DEC Announces Completion of New Seneca River Boat Launch Site
Site Helps Enhance Public Access Opportunities to Onondaga Lake
The New York State Department of Environmental Conservation (DEC) today announced the completion of a new boat launch site on the Seneca River, 3664 Hayes Road, Lysander, Onondaga County. The launch is one of several projects currently underway to restore public access and user engagement opportunities to Onondaga Lake.
"Construction of the Seneca River boat launch site provides ample parking and convenient, free access to great fishing in the Seneca River and Onondaga Lake," said DEC Region 7 Director Matthew Marko. "DEC remains committed to ensuring visitors and the community have access to a revitalized Onondaga Lake."
Features of the site include:
- New concrete launch ramp and floating boarding dock to allow the launching of trailered motorboats even if water levels fluctuate;
- Designated boat preparation area for safer and more efficient launching;
- Wooden shoreline fishing platform;
- Two invasive species disposal bins; and
- Striped parking area that accommodates nine vehicles with trailers and four single vehicles.
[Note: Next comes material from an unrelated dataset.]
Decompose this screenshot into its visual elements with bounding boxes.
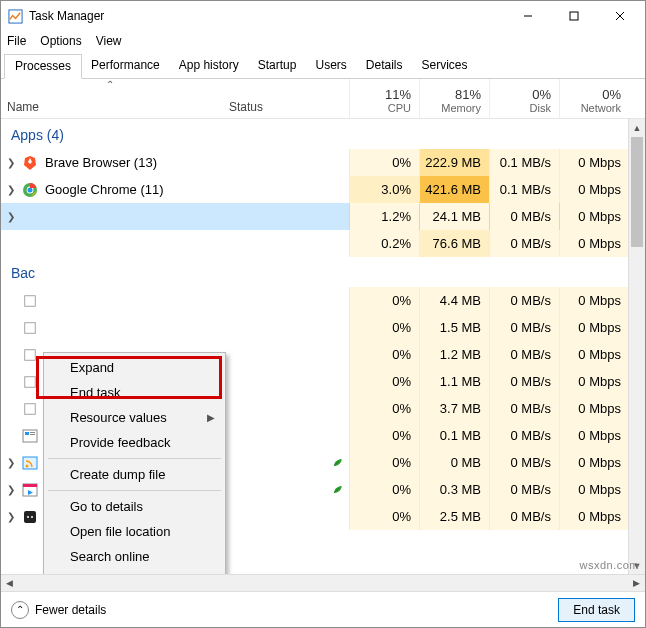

The launch was constructed as part of the Onondaga Lake Natural Resource Damage Assessment and Restoration (NRDAR) process. Together, the Trustees (U.S. Fish and Wildlife Service and DEC), are overseeing implementation of a series of projects to restore and protect wildlife habitat and water quality and increase recreational opportunities at Onondaga Lake.
The launch provides convenient access to the Seneca River and Onondaga Lake, which support a variety of sportfish species including large and smallmouth bass, northern pike, tiger musky, walleye, sunfish, and yellow perch. Current fishing information is available on DEC's Central New York Fishing Hotline.
Anglers and boaters play a major role in preventing the spread of invasive species, and responsible practices should be employed to help stop their spread. Following recommended guidelines such as properly cleaning, draining, and drying your boat and gear will lessen the likelihood of spreading invasive species and diseases.